Sebbene molti commentatori abbiano criticato l’approccio di Bush come negativo e banale, ha funzionato. (L’annuncio più controverso della campagna, il cosiddetto annuncio di Willie Horton con un criminale che è stato licenziato durante un congedo di un fine settimana in Massachusetts e successivamente aggredito e violentata una donna, è stato considerato razzista da molti ma in realtà era gestito da un gruppo indipendente piuttosto che la campagna di Bush.) A metà agosto Bush aveva preso l’iniziativa nei sondaggi di opinione. Non l’ha mai perso, anche se Dukakis ha goduto di un lieve rimbalzo dopo la sua vigorosa prestazione nel primo dei due dibattiti presidenziali televisivi. Gran parte del successo finale di Bush potrebbe essere ricondotto alle prestazioni relativamente inette del campo di Dukakis, che è stato lento a rispondere agli attacchi di Bush. Di conseguenza, il vice presidente è stato in grado di descrivere il suo avversario come un pericoloso liberale. Quella era un’accusa insolita per Dukakis, i cui tre mandati come governatore lo avevano contrassegnato come moderato. Lo stesso Dukakis ha dimostrato di essere un attivista impassibile nei punti cruciali della gara. Uno di questi momenti è arrivato nel secondo dibattito, quando gli è stato chiesto dal moderatore Bernard Shaw se si sarebbe comunque opposto alla pena capitale se sua moglie fosse stata violentata e assassinata. Invece di rispondere a quella domanda provocatoria con indignazione o serietà, Dukakis ha pronunciato una fredda relazione accademica contro la pena di morte senza menzionare una volta il nome di sua moglie. Pochi giorni dopo il governatore era fino a 17 punti indietro in un sondaggio di opinione.

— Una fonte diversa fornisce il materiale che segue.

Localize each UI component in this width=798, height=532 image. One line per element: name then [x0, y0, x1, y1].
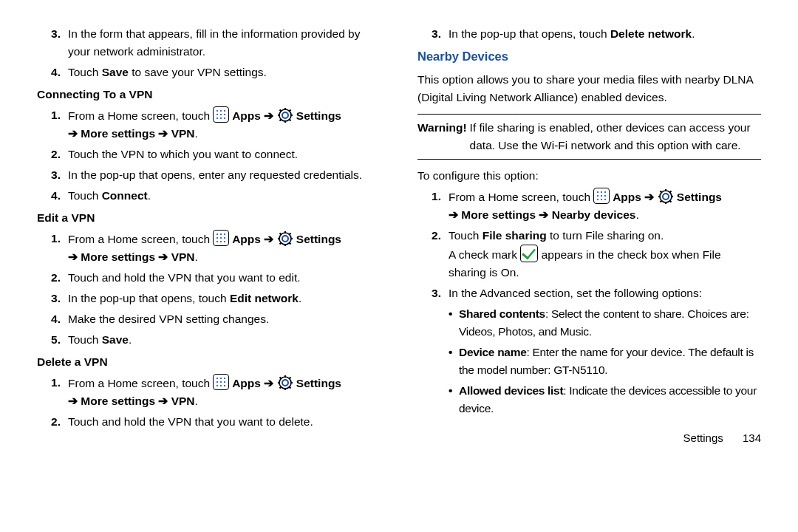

L’impegno di Dukakis ha finalmente preso fuoco nelle ultime due settimane della campagna. Abbracciando l’etichetta “liberale” e facendo un appello ferocemente populista, il governatore ha iniziato a disegnare enormi, folle entusiaste. Si avvicinò persino a Bush nelle urne. A quel punto, tuttavia, era troppo tardi. Il giorno delle elezioni, l’8 novembre, Bush vinse il 54% dei voti contro il 46% di Dukakis. Il vicepresidente trasportava tutti gli stati tranne 10 e il Distretto di Columbia. Ciò gli ha dato un margine di 426-112 nel collegio elettorale. Quando il collegio elettorale si è riunito a dicembre, tuttavia, Dukakis ha ricevuto solo 11 voti. Apparentemente per protesta contro il sistema del collegio elettorale, un elettorale ector del West Virginia, uno stato che Dukakis aveva vinto, ha scelto Bentsen per presidente e Dukakis per vicepresidente.
“La gente ha parlato”, ha detto Bush poco dopo aver appreso di aver vinto. Tuttavia, nella mente di molti americani – e specialmente dei Democratici, che hanno mantenuto il controllo del Congresso – la campagna negativa di Bush aveva lasciato un’impressione acida. Forse intuendo quei dubbi, nel suo discorso di vittoria ha tentato di affrontare “la cosa della visione” e di raggiungere coloro che avevano votato contro di lui. “Quando ho detto che volevo una nazione più gentile e gentile, lo intendevo, e lo dico sul serio”, ha detto. “La mia mano è tesa a te e voglio essere anche il tuo presidente.”
Per i risultati delle elezioni precedenti, vedere le elezioni presidenziali degli Stati Uniti del 1984. Per i risultati delle elezioni successive, vedi le elezioni presidenziali degli Stati Uniti del 1992.